Vendors and visitors to the festival can drop off new books at the festival information tent at the southwest corner of State and Main Streets. The festival committee is hoping to collect and distribute more than 2,000 books for county kindergartners.

Helicopter rides

New this year, residents and visitors to the fair will be able to get a bird’s-eye view of Greenfield from a helicopter. Helicopter rides in groups of three, sponsored by Paratus Air, a helicopter touring company out of Ohio, will depart, weather permitting, from a grassy area near the Main Street entrance to Riley Park, 280 N. Apple St., Oct. 6 from 5 till 9 p.m., Oct. 7 from noon to 9 p.m., Oct. 8 from 9 a.m. to 9 p.m. and Oct. 9 from 11 a.m. to 5 p.m. Rides are $20 per person.

Laser light show

Laser Image Pro, a Greenfield-based company, will present a 25-minute laser light show after dark Oct. 7 and 8. With the help of a 15-foot screen on East Main Street, Laser Image Pro will fill the night sky with high powered lasers, video images and pop music and end with a patriotic finale, said Laser Image Pro owner Rick Kopernak.
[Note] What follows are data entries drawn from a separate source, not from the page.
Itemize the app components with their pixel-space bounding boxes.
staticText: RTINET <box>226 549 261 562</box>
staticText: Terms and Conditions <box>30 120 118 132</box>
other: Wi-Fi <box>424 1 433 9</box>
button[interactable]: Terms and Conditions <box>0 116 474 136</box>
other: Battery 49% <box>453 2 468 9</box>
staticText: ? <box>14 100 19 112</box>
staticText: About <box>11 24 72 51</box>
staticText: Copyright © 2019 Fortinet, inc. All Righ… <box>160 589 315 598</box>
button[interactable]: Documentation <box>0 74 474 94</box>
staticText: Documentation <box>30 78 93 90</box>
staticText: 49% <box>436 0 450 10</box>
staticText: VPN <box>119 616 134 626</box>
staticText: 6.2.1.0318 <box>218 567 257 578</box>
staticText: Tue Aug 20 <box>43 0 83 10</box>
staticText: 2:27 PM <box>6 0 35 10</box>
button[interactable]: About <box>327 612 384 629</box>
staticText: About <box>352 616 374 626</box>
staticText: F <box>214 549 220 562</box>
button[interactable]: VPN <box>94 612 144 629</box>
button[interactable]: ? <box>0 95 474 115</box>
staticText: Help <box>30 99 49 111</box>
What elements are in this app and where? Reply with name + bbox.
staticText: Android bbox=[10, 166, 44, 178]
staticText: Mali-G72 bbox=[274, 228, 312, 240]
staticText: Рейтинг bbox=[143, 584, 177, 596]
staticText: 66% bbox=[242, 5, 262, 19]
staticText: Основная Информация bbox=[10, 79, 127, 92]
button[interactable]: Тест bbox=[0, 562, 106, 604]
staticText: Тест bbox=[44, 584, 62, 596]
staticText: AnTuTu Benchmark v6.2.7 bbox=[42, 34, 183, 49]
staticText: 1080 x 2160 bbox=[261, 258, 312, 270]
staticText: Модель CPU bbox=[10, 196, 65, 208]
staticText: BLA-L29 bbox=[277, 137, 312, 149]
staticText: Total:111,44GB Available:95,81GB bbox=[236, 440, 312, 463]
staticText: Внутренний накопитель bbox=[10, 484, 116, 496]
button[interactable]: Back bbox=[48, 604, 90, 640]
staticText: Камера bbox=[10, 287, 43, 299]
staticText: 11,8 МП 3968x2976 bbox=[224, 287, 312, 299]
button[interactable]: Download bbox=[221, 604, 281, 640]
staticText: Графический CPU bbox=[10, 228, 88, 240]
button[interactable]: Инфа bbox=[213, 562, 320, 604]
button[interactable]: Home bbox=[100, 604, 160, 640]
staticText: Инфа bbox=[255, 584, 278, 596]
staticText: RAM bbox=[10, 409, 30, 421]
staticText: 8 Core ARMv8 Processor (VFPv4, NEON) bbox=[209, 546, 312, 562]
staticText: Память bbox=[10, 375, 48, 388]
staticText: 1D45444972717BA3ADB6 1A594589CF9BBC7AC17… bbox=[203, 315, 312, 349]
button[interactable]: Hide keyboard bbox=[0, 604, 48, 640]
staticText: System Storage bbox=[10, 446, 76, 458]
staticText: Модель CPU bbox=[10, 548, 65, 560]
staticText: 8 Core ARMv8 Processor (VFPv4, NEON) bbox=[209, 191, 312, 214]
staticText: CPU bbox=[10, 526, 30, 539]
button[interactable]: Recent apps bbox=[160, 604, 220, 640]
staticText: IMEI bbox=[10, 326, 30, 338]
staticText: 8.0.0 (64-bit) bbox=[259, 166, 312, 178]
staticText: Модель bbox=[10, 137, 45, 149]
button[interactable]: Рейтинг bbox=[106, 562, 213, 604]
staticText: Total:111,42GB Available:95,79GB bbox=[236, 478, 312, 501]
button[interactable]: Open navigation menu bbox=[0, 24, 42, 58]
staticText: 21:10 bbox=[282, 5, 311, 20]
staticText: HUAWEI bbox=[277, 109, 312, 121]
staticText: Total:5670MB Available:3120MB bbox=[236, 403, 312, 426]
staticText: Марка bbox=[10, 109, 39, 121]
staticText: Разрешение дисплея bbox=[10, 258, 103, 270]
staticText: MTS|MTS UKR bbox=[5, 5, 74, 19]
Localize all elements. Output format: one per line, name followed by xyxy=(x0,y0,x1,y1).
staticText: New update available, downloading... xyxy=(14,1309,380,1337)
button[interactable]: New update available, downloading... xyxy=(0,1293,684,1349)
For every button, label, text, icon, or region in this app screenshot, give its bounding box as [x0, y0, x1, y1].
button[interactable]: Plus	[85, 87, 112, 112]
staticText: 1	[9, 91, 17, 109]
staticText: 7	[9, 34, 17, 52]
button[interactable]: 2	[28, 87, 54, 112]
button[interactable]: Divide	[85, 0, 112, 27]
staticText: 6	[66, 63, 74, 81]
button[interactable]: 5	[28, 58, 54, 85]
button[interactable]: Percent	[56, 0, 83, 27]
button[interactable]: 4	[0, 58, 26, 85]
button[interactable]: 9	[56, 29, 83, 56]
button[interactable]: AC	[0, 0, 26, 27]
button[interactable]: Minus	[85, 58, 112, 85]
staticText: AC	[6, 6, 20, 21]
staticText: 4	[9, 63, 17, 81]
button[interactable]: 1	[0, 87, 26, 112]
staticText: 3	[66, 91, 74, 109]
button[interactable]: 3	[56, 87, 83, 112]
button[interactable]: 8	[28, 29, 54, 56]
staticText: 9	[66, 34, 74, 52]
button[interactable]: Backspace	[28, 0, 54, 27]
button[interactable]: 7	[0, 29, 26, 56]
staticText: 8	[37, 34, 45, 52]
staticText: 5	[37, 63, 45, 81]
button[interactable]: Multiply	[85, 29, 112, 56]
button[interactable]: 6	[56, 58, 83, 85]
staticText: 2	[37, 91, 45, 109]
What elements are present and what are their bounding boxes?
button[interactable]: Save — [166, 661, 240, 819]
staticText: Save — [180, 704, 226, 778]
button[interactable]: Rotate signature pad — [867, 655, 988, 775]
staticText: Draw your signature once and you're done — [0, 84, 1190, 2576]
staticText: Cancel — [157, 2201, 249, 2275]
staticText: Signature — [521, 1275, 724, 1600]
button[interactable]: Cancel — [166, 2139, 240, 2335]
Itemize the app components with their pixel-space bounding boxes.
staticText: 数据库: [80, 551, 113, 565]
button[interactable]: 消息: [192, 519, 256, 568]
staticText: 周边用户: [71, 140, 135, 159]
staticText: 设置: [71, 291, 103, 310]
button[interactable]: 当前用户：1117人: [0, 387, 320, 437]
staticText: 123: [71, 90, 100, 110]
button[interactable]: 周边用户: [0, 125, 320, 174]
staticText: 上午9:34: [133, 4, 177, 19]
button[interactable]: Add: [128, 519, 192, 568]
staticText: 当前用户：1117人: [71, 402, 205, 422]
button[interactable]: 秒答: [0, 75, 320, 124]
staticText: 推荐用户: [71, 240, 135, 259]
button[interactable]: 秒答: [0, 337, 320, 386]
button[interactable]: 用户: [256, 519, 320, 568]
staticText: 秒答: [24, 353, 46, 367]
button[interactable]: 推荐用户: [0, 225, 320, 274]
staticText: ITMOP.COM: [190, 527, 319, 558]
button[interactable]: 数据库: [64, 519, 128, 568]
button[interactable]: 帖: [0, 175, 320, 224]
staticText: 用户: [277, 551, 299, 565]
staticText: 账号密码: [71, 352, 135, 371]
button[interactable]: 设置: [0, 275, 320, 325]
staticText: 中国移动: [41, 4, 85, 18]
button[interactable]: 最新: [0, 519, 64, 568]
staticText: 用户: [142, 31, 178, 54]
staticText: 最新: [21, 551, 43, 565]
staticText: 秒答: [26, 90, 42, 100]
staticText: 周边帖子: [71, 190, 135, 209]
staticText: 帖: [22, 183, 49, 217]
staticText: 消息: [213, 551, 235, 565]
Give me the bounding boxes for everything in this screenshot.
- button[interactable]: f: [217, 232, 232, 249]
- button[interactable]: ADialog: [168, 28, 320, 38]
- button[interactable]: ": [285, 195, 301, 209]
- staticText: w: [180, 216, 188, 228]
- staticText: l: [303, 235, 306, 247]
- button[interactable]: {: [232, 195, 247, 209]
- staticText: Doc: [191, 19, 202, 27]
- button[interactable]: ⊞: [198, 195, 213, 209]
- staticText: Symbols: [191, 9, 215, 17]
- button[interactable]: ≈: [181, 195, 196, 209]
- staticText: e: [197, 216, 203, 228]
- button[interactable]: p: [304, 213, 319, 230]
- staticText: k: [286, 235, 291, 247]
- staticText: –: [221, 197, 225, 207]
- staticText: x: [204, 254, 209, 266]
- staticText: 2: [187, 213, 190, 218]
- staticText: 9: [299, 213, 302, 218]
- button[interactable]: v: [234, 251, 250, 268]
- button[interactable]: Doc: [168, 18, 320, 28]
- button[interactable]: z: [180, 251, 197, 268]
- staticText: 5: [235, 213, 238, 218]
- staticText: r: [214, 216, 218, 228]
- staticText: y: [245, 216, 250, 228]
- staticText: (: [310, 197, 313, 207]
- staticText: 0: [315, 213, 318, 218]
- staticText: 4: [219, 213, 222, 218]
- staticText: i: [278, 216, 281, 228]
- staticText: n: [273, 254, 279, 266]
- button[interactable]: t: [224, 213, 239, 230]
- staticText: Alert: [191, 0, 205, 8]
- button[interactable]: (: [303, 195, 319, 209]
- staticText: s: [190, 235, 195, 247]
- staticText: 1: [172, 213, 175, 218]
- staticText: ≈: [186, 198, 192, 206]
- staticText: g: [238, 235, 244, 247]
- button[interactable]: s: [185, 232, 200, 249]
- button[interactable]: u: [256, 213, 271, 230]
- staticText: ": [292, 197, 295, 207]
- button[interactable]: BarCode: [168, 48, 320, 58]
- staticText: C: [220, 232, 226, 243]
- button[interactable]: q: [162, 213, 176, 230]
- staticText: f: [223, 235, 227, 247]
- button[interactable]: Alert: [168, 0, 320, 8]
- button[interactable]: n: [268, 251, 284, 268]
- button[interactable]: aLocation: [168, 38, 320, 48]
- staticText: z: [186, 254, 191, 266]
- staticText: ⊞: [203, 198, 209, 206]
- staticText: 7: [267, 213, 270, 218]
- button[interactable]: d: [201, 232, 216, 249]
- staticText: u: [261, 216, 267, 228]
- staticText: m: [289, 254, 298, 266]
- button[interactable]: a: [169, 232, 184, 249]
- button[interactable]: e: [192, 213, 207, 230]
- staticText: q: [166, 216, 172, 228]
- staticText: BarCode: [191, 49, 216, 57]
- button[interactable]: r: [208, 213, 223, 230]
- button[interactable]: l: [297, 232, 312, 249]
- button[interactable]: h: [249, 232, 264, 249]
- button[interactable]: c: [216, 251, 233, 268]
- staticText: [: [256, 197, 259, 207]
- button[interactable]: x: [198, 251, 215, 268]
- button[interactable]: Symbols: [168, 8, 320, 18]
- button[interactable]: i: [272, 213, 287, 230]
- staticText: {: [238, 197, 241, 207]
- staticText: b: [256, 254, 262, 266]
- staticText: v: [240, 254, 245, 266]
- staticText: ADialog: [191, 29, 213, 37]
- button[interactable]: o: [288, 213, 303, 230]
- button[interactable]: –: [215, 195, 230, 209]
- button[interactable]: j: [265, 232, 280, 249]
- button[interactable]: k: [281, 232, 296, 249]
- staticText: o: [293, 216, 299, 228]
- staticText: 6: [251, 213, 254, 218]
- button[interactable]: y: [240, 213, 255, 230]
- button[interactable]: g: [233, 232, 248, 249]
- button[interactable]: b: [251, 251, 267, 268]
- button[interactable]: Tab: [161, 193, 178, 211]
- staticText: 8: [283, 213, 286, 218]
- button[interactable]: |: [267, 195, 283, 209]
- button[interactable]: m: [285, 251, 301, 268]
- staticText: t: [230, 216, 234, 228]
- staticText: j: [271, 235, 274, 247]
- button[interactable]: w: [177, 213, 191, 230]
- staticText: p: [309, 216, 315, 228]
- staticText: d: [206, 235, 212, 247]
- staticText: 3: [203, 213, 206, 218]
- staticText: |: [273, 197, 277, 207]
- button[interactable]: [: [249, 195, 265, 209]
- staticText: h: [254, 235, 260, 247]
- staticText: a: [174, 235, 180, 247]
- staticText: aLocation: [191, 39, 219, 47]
The Children’s Parade of Flowers

The flower parade’s roots can be traced back to 1912 when 1,000 school children followed after a car carrying James Whitcomb Riley and covered it with flowers. The modern flower parade, scheduled this year for 12:45 p.m. Oct. 7, welcomes children who will walk down Main Street and lay flowers at the foot of the statue of Riley in front of the Hancock County Courthouse. This year’s flower parade will be led by Greenlight A Vet, a veteran’s group from Knightstown.

Poetry of all kinds

The Riley Festival celebrates Indiana’s Hoosier Poet, James Whitcomb Riley, so it’s no surprise that poetry is an important component of the festival. Festival-themed poems are sent in ahead of time for judging, but the Poets at the Podium competition, the longest-running event at the Riley Festival, is open to walk-in participation. Poems of all themes are welcome. The presentation, held this year at the entertainment tent at 4 p.m. Oct. 8, is as much performance as poetry, as contestants are welcome to dress up and bring props or musical instruments for their recitations. Awards of $100, $50 and $25 are given to the top three poets.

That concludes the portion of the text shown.